Business World

Sunday 23 July 2017

British banks must shore up capital -- BoE

banking

BRITAIN'S banks should build up their capital buffers even further as increased insurance against an "exceptionally threatening" environment still dominated by the eurozone debt crisis, the Bank of England (BoE) said yesterday.

Banks needed to maintain lending to the real economy, but should restrain dividends and bonuses -- and possibly even issue new shares -- to build up these capital levels further, the BoE's interim Financial Policy Committee (FPC) said.

"It is sensible to raise the capital buffer further to improve resilience in light of the continuing threat to UK financial stability," BoE governor Mervyn King told a news conference.
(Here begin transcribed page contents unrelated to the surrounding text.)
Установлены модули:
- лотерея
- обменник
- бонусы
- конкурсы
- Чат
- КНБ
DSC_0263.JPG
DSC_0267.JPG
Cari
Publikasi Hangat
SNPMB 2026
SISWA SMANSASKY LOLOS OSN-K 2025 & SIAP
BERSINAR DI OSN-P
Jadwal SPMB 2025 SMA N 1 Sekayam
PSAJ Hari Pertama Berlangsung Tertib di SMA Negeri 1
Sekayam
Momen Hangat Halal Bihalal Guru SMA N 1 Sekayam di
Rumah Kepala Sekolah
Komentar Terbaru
He avoided setting specific capital ratio targets so as not to prompt banks to comply by selling off units or ending loans to businesses in order to push the ratio higher.

In the recent "stress test" of EU banks, UK lenders were not asked to raise any extra capital but the BoE remains cautious.
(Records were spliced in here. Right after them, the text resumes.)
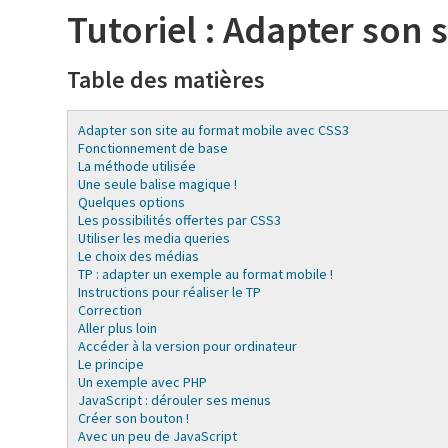
Tutoriel : Adapter son 
Table des matières
Adapter son site au format mobile avec CSS3
Fonctionnement de base
La méthode utilisée
Une seule balise magique !
Quelques options
Les possibilités offertes par CSS3
Utiliser les media queries
Le choix des médias
TP : adapter un exemple au format mobile !
Instructions pour réaliser le TP
Correction
Aller plus loin
Accéder à la version pour ordinateur
Le principe
Un exemple avec PHP
JavaScript : dérouler ses menus
Créer son bouton !
Avec un peu de JavaScript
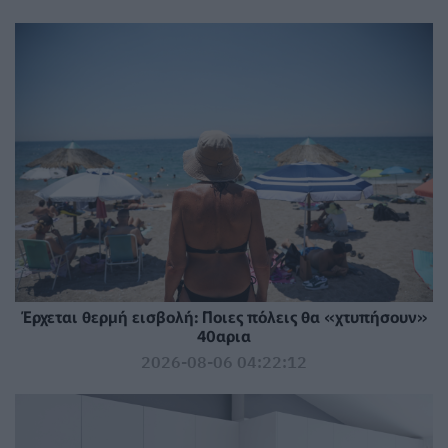
Έρχεται θερμή εισβολή: Ποιες πόλεις θα «χτυπήσουν»
40αρια
2026-08-06 04:22:12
"There is no simple answer to how much capital banks need to retain confidence," Mr King said. Bolstering buffers would help restore investor confidence and thereby cut the cost of rolling over the large sums of debt maturing in the first half of 2012, he added.

Hector Sants, chief executive of the Financial Services Authority (FSA), told the news conference that banks would have to present their forward capital funding and bonus plans to make sure they were compatible with FSA objectives.

"They have to preset those plans to the FSA before distributing any bonuses,"Mr Sants said.

The ring-fencing of retail arms of UK banks with dedicated capital cushions, a core recommendation of the recent Vickers Commission which set a 2019 deadline, should also be implemented as soon as possible, Mr King said.

Angela Knight, chief executive of the British Bankers' Association, said: "We agree with the governor's analysis that the UK's banks are better capitalised than many of their continental peers, and further strengthening of their finances is continuing."

And in a sign that the FPC does not trust how banks report how indebted they are, it recommends that they be ordered to publish leverage ratios from the start of 2013, two years earlier than international rules require.

The interim FPC issued its first recommendations in June. Currently it only has an advisory role, but new laws are expected to make it Britain's top financial regulation body from the start of 2013.

Its role is to plug a pre-crisis gap by taking a broader view of risks to financial stability and ordering specific actions.

The FPC said the eurozone debt crisis remained the top threat to Britain's banking system.